Correct storage of dehydrated culture media powder is essential to maintain the efficacy of the product. Here we show you exactly what incorrect storage can do the media.

Video Transcript


Correct storage of the powder is essential to maintain the efficacy of the product.

The main areas of concern for dehydrated culture media are moisture heat and light damage.

Many DCM products are hygroscopic which are substances that have the tendency to absorb moisture from the air or contain hygroscopic components such as lithium chloride.

Light damage is also common due to photo active compounds these are substances capable of a chemical or physical change in the response to illumination. This is something that is found common in dichloran rose bengal chloramphenicol agar.

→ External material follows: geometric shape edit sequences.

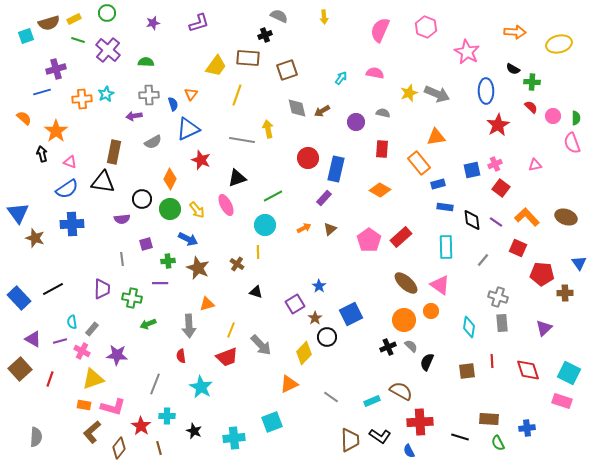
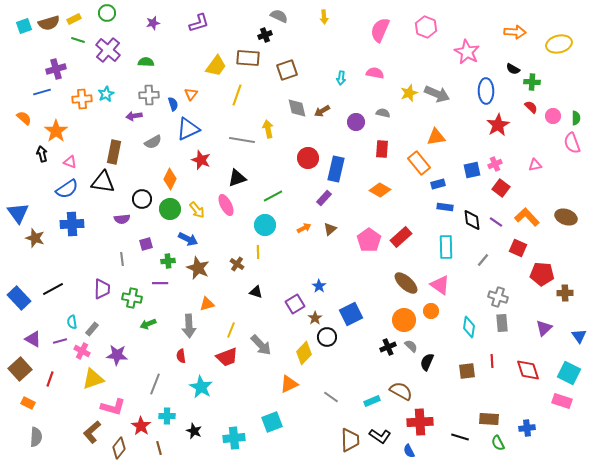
cyan square at (26, 36): moved 2 px left, 10 px up
cyan arrow at (341, 78): rotated 152 degrees clockwise
blue triangle at (579, 263): moved 73 px down
orange rectangle at (84, 405): moved 56 px left, 2 px up; rotated 16 degrees clockwise
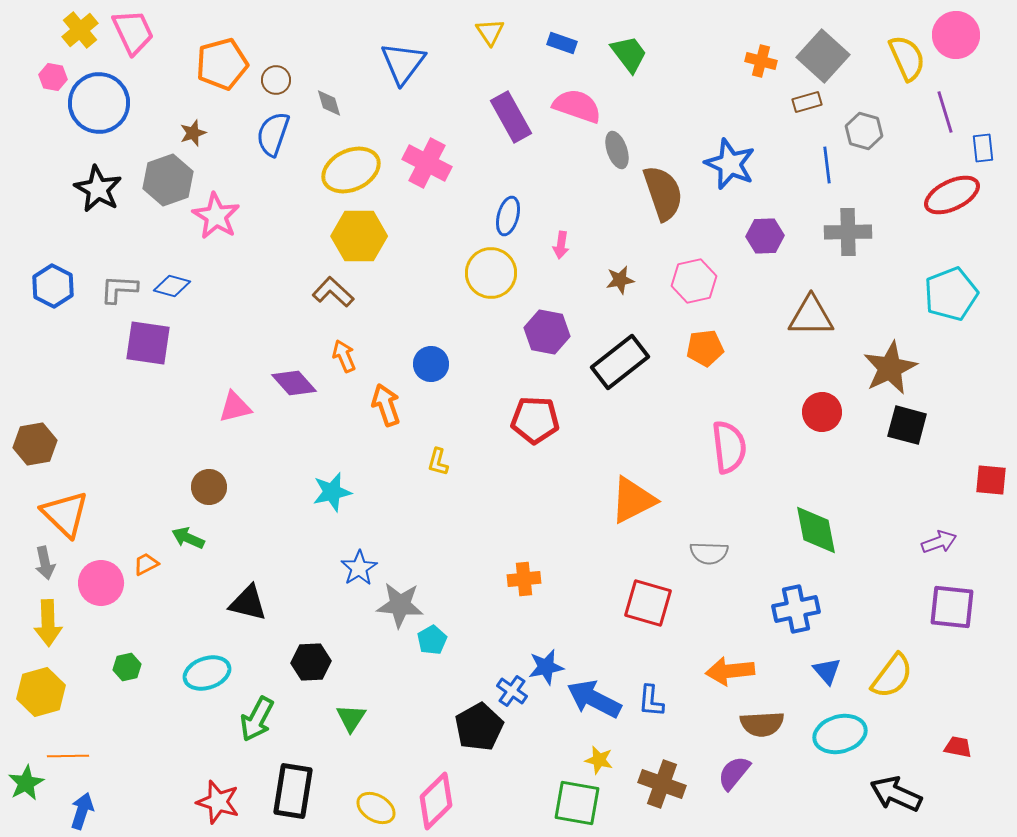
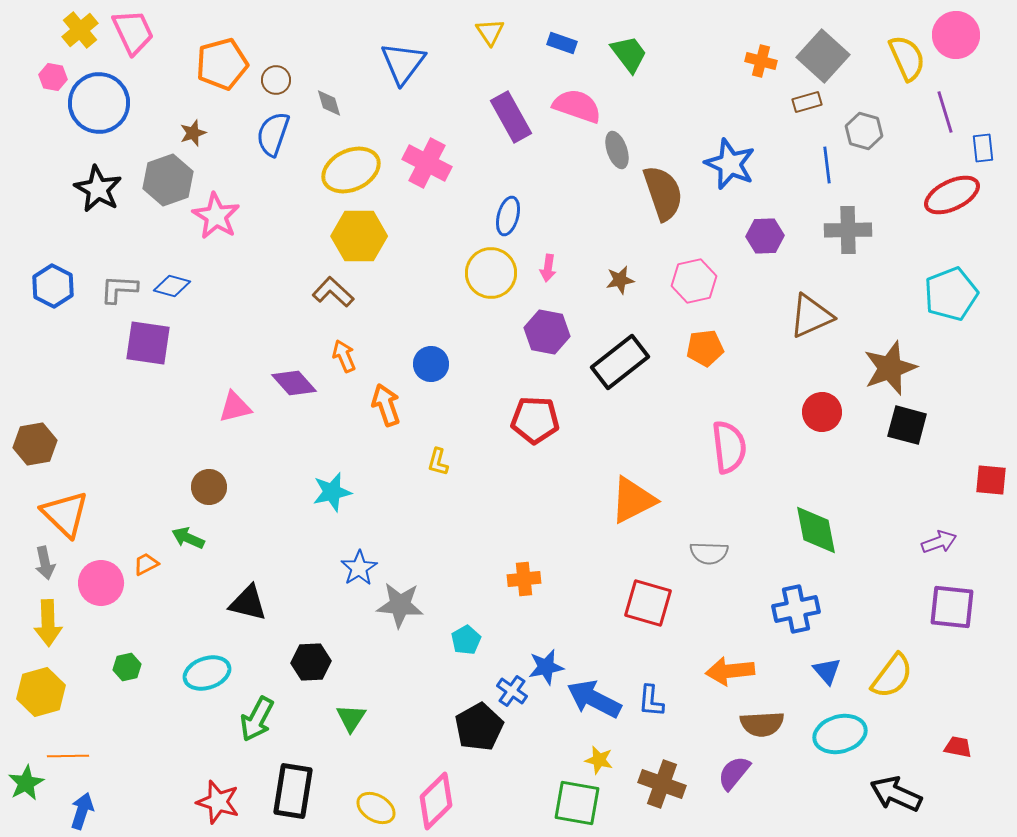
gray cross at (848, 232): moved 2 px up
pink arrow at (561, 245): moved 13 px left, 23 px down
brown triangle at (811, 316): rotated 24 degrees counterclockwise
brown star at (890, 368): rotated 6 degrees clockwise
cyan pentagon at (432, 640): moved 34 px right
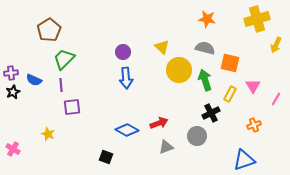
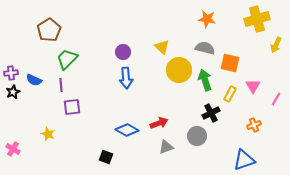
green trapezoid: moved 3 px right
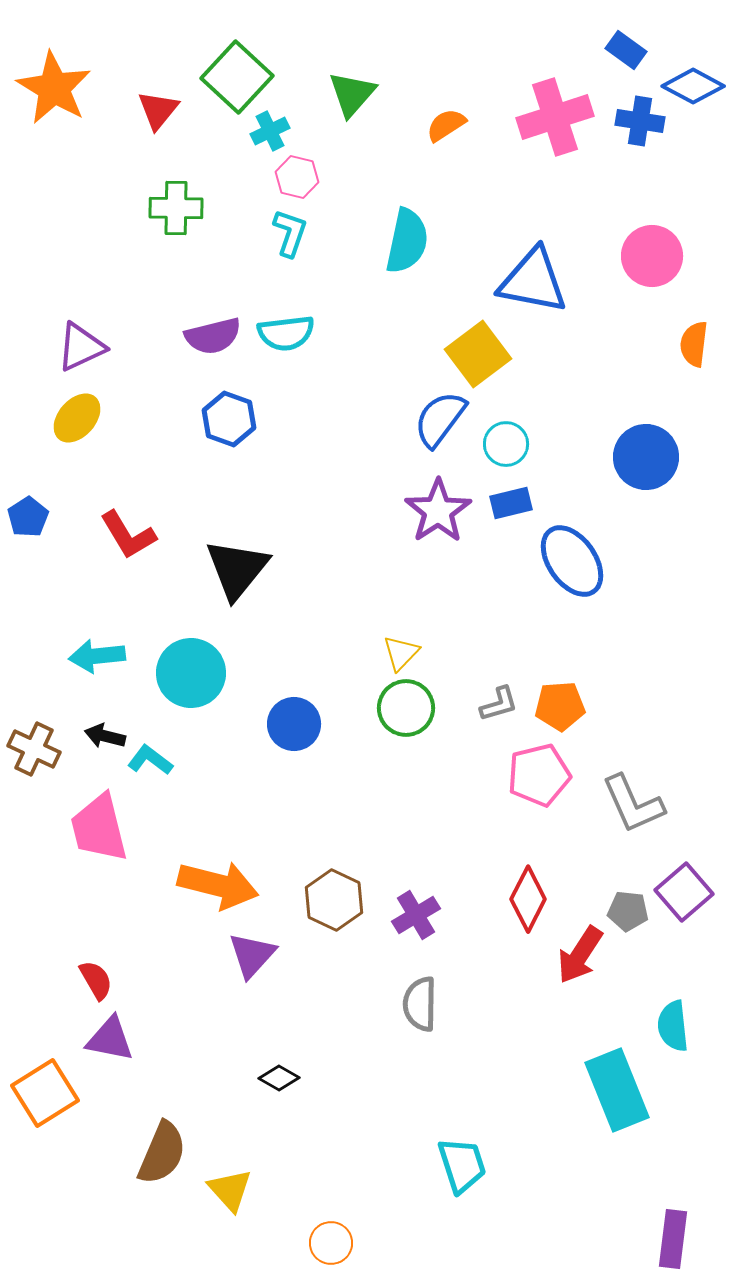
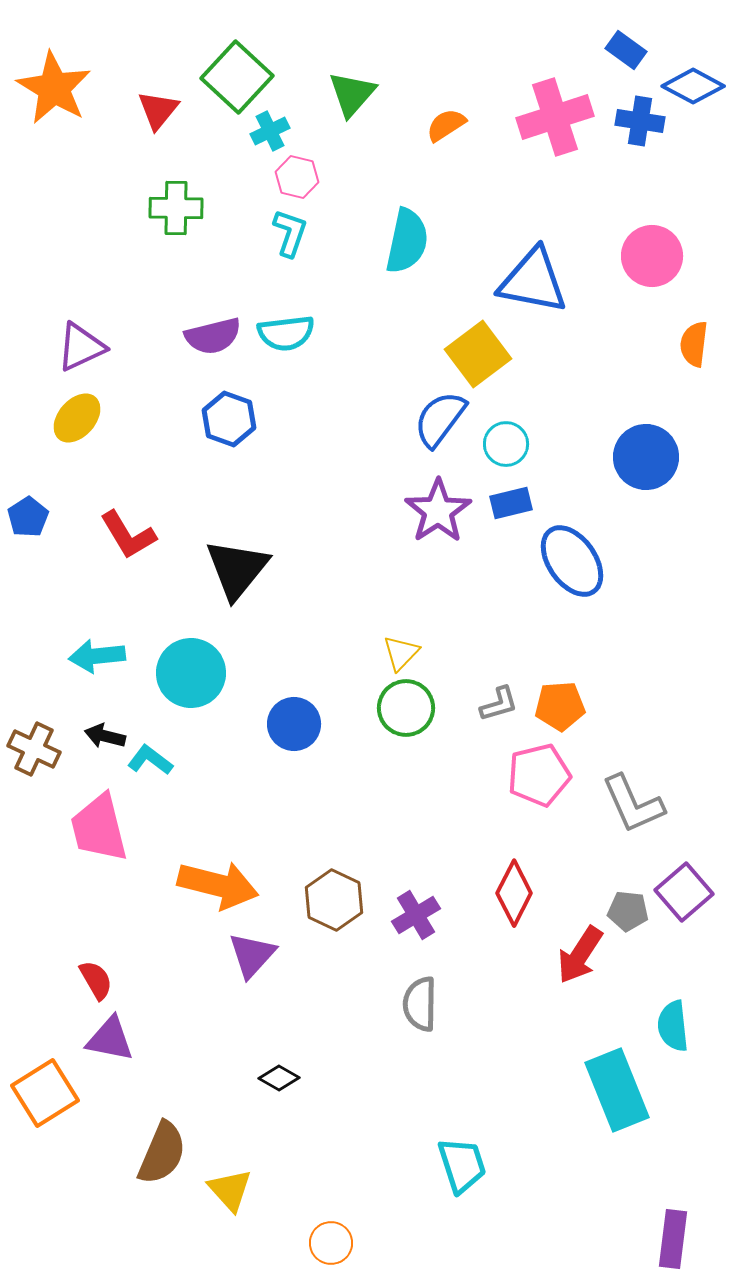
red diamond at (528, 899): moved 14 px left, 6 px up
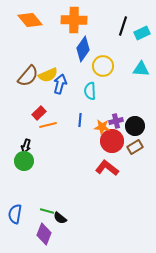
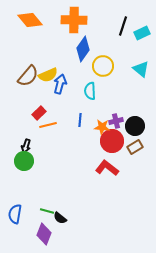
cyan triangle: rotated 36 degrees clockwise
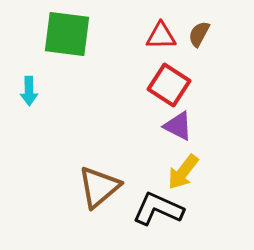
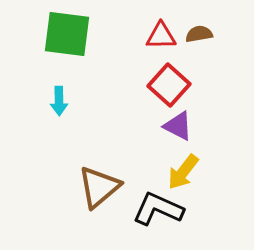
brown semicircle: rotated 52 degrees clockwise
red square: rotated 9 degrees clockwise
cyan arrow: moved 30 px right, 10 px down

The majority of DCM products, unless stated otherwise, in the manufacturer's instructions for use should be stored between 2 and 30 degrees Celsius in a dark and dry area with the lids closed securely to prevent moisture getting in.

Here I have three examples of dehydrated culture media. Each one progressively more moisture damage than the other. It is for this reason that one of the first physical checks we would advise if you are uncertain about the integrity of your media following storage is to check that the powder is fine free-flowing and homogeneous as you can see with this last sample.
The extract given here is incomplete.